Лорд Ульф во главе отряда отборных бойцов метался по всему дворцу, как изголодавшийся волк в поисках добычи. Мертвечины здесь было полно — и сырой, и в жареном виде, — но той великой добычи, овладеть которою он стремился, не было видно нигде. В одну комнату за другой врывался он, светя себе факелом, и не заглядывал только в лабораторию, из которой он распорядился все вынести. Ворвавшись в комнату, он не только светил себе факелом, но и разжигал при его помощи пожар. В двух случаях это доставило ему особенное удовольствие. Одной из подожженных с великой радостью комнат была библиотека, в которой хранились бесчисленные книги и рукописи, собранные Фал-Грижни на протяжении всей жизни. А второй была спальня леди Грижни с кроватью, обтянутой голубым шелком, и заранее приготовленной младенческой колыбелью. Это уничтожение самого драгоценного для хозяев дома усилило ощущение общего триумфа, охватившее Ульфа, но и оно не послужило полноценной компенсацией за отсутствие во дворце самого Фал-Грижни.
Спеша мимо арочных и стрельчатых окон во главе отборных гвардейцев, Хаик Ульф испытывал волнение и обиду. Он направился вниз по винтовым лестницам, он спускался сейчас все глубже и глубже в землю, а над головой у него бушевало пламя.
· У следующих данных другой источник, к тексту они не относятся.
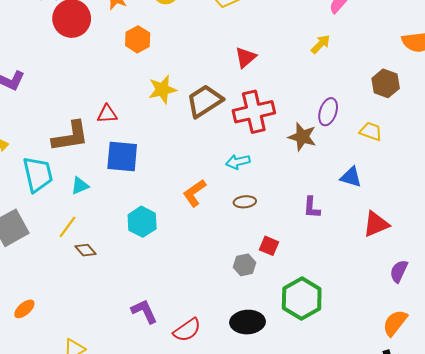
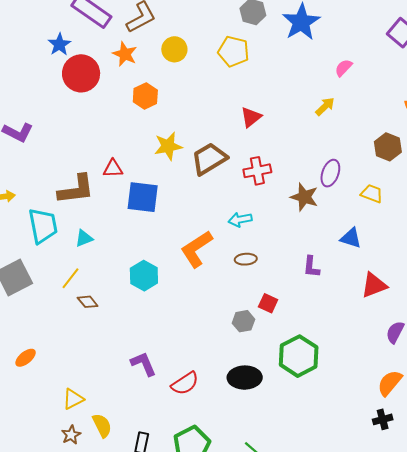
red cross: (254, 112) -> (257, 171), size x0.7
blue square: (122, 157) -> (143, 197), moved
orange L-shape: (194, 193) -> (196, 249), size x1.4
И вдруг, случайно, в подземелье, он среди множества открытых или незапертых дверей обнаружил одну, запертую изнутри.
— Попался, — воскликнул лорд Ульф и тут же добавил: — Если, конечно, не покончил с собой.
Мысль о подобной возможности разозлила Ульфа, и, когда он приказывал своим гвардейцам взломать дверь, в голосе у него слышались злобно-раздраженные ноты. Достаточно крепкая сама по себе, дверь, однако, продержалась недолго под ударами отборных воинов. Когда она слетела с петель, гвардейцы ликующе закричали и бросились было вперед, в комнату, но тут же замерли в изумлении. В комнате, на пороге которой они столпились, стояла кромешная тьма. Не та, которую можно было бы обнаружить в полных дыма подвальных помещениях горящего дворца: тьма здесь была густой, тяжелой, чуть ли не материальной и разве что не осязаемой. Тьма была настолько глубока и густа, что свет факела, который нес в руке Ульф, не проникал в нее, а, напротив, отражался, словно на твердой и гладкой поверхности. Тьма струилась из взломанной двери, грозя, казалось, поглотить их всех, и, словно по команде, гвардейцы разом отпрянули. Ульф тоже, чисто машинально, попятился, но тут же взял себя в руки.
— Он там, — сообщил командор своим не испытывающим по этому поводу особой радости подчиненным. — И он мне нужен. Вперед! — Никто из гвардейцев даже не шевельнулся. — Я сказал: вперед! — яростно заорал Ульф. — Ну!